But, this code has its limits. What happens when we change our code to loop a few more times?
constexpr int max_index{ 1000 };
Kablooie! We hit our template
recursion error again. Or, at least I do on my compiler which has a maximum recursion depth of 256.
There's an easy way, and a fun way to work around this.
The easy way is to tell your compiler to increase its maximum template
depth past 256 to something more appropriate to your specific situation.
The fun way is to work within the limit of a maximum template
depth of 256, and allow ourselves to loop an arbitrarily large number of times.

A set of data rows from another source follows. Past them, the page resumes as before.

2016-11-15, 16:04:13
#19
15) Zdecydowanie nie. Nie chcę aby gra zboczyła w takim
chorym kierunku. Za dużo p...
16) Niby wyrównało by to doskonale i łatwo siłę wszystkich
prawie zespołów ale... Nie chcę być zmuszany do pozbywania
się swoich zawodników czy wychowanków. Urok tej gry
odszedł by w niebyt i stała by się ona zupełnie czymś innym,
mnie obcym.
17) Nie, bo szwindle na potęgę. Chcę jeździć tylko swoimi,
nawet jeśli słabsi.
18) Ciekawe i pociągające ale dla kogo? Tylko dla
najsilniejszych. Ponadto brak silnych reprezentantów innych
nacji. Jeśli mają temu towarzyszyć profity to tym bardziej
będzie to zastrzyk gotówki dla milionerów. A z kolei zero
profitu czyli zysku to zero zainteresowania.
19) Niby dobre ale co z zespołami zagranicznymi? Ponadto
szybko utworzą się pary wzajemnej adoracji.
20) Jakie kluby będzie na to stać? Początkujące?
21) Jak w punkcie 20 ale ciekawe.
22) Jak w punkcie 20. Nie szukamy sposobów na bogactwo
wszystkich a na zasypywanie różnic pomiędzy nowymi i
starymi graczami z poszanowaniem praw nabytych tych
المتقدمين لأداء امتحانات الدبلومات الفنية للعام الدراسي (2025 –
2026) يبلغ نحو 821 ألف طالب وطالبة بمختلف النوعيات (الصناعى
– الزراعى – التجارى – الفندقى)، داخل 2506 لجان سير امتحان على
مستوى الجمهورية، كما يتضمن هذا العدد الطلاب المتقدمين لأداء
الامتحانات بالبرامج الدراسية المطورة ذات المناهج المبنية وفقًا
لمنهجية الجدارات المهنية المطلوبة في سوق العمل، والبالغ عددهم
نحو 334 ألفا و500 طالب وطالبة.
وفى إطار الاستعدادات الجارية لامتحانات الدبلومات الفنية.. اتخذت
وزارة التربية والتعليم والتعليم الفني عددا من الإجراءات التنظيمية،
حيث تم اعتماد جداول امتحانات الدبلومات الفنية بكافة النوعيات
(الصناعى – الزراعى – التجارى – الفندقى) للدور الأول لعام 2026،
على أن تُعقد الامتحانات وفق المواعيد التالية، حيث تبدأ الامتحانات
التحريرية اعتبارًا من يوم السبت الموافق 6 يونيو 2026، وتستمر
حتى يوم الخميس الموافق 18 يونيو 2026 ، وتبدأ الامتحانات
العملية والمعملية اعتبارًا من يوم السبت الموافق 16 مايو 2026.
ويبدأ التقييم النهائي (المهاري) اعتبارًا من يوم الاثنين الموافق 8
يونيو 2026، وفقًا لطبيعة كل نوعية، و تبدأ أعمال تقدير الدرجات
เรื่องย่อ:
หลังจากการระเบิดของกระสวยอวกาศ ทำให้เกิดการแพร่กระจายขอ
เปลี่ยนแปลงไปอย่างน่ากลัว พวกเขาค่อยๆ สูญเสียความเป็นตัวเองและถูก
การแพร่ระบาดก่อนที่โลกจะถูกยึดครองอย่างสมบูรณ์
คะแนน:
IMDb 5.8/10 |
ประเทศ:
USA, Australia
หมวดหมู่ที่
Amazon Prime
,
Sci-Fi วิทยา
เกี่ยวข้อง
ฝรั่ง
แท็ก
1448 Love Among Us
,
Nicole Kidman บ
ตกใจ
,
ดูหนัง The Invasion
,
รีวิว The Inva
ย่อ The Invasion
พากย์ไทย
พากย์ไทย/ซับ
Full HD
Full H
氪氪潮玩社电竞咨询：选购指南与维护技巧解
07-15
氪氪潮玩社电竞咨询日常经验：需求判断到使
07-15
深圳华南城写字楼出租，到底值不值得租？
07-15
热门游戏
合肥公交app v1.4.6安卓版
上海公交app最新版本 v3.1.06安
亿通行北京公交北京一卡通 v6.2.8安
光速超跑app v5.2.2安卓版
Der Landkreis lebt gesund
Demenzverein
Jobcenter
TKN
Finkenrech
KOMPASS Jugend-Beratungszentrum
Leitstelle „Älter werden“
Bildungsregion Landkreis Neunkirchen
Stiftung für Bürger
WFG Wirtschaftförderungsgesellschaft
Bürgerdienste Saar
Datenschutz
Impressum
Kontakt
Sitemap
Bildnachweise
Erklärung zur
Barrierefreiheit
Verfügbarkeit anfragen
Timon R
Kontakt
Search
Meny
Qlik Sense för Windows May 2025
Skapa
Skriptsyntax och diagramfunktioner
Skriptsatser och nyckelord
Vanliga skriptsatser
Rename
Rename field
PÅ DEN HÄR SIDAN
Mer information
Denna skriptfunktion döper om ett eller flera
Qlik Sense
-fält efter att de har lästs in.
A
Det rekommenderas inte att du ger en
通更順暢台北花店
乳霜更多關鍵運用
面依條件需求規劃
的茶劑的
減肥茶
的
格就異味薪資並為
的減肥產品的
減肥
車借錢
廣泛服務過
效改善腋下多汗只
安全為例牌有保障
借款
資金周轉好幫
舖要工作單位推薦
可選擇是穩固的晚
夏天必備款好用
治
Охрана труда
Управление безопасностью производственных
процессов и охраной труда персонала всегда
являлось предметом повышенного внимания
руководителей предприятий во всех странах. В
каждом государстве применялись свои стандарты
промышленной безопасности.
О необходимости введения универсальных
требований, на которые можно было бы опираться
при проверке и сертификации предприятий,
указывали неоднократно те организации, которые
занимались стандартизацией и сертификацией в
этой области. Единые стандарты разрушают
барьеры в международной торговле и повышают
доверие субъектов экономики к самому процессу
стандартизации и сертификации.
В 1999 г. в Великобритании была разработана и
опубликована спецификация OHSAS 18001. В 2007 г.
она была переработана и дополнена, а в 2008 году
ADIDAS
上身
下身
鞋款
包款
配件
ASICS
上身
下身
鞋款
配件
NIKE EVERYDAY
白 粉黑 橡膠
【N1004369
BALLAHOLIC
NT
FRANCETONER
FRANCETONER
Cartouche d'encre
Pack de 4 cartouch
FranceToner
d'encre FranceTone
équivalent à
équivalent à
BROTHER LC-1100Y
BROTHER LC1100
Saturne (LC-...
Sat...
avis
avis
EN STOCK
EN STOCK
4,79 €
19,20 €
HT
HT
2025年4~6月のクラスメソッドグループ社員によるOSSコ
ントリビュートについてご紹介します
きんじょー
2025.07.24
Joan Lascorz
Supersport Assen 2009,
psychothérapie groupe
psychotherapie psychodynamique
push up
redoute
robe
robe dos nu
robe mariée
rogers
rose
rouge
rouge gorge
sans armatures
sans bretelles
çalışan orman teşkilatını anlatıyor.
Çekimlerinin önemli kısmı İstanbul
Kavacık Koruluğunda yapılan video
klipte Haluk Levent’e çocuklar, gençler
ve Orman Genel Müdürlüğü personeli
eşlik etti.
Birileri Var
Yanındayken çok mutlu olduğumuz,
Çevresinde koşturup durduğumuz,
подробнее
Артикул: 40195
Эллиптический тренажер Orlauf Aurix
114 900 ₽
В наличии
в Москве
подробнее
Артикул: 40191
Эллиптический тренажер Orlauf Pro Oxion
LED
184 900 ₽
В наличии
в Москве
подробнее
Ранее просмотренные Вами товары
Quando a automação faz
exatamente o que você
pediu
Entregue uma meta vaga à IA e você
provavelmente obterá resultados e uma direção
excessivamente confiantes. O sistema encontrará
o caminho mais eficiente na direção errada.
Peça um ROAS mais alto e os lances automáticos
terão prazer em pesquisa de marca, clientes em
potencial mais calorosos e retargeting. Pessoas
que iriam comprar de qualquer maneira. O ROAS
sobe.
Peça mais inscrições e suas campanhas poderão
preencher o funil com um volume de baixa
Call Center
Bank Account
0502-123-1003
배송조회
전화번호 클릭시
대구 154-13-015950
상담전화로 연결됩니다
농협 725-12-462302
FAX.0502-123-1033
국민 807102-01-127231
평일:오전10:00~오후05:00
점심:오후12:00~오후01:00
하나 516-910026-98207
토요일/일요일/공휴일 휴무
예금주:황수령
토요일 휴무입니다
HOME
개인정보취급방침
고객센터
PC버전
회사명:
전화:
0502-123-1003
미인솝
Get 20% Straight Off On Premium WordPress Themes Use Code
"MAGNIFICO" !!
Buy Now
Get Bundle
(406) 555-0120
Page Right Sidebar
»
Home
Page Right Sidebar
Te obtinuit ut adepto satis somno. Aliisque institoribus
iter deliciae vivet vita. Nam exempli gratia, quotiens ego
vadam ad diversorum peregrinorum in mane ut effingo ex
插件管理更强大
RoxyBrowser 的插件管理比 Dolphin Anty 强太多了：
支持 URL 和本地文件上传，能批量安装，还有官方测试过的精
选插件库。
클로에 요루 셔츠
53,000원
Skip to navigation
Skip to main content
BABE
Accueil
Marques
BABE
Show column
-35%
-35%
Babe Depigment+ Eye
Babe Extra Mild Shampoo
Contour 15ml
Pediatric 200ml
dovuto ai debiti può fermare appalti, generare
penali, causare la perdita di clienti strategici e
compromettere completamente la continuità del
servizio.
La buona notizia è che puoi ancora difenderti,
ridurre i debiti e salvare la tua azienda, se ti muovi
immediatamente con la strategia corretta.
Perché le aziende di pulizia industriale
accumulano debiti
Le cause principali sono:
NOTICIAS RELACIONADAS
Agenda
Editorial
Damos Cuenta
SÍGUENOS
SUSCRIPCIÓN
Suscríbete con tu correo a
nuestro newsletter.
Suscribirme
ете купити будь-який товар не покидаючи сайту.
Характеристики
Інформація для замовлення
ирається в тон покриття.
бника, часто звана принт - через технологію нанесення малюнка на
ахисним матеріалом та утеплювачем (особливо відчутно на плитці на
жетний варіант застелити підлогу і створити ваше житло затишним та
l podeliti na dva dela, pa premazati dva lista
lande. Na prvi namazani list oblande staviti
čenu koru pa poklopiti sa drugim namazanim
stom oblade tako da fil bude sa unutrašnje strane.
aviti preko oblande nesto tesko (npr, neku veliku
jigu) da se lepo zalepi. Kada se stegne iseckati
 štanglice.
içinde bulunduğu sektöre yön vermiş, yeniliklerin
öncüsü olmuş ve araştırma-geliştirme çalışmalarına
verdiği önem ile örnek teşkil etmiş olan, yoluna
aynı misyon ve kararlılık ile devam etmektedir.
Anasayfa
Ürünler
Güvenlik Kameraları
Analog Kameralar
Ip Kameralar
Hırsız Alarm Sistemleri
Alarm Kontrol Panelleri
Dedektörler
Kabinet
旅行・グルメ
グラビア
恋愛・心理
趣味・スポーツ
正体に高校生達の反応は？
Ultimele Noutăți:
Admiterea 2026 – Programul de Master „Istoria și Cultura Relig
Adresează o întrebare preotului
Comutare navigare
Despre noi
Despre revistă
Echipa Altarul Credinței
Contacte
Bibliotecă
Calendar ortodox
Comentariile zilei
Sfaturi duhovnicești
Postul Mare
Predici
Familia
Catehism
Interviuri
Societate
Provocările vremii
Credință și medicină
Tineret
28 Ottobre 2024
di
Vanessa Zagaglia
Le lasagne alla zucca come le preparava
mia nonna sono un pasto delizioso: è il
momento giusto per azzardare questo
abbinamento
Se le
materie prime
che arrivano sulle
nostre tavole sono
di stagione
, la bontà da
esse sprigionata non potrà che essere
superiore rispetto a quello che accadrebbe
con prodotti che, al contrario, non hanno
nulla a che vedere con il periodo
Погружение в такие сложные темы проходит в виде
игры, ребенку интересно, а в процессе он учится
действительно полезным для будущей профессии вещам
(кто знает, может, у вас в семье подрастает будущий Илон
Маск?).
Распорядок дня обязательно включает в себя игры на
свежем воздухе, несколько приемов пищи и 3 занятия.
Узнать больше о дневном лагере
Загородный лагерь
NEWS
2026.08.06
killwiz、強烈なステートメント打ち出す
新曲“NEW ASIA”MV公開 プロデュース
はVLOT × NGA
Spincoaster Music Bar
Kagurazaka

It's like solving a tricky puzzle. Maybe you don't like puzzles though. *shrug* As an added bonus, the fun way provides a generalized solution that is useful in other places.
Also to note: I'm writing library code where I don't have control over the user's compiler settings. As such, it's very important for me to be able to solve this situation in a way that will "just work" on a modern C++ compiler without modifying compiler flags.
The good stuff - Writing a generalized compile-time static_for
method
Here's the basic interface I've created:
template<size_t count, typename functor_template, typename... functor_types>
inline void static_for(functor_types&&... functor_args);
template<size_t start, size_t end, typename functor_template, typename... functor_types>
inline void static_for(functor_types&&... functor_args);
The static_for
method takes either a count
or a start
and end
point, a typename
that contains a templated
function called func
that will be instantiated by static_for
, and a list of function parameters to pass on with C++11's perfect forwarding (which in turn are automatically deduced!). Oh, and it also takes an optional argument called sequence_width
which is used to internally. More on that one below!
Though the declaration looks complicated, using it is simple. As an example:
struct do_stuff
{
template<int index> static inline void func()
{
std::cout << index << std::endl;
}
};
int main()
{
static_for<5000, do_stuff>();
return 0;
}
Looks good right? So now we have our interface. Now it's just a matter of writing the code to implement it...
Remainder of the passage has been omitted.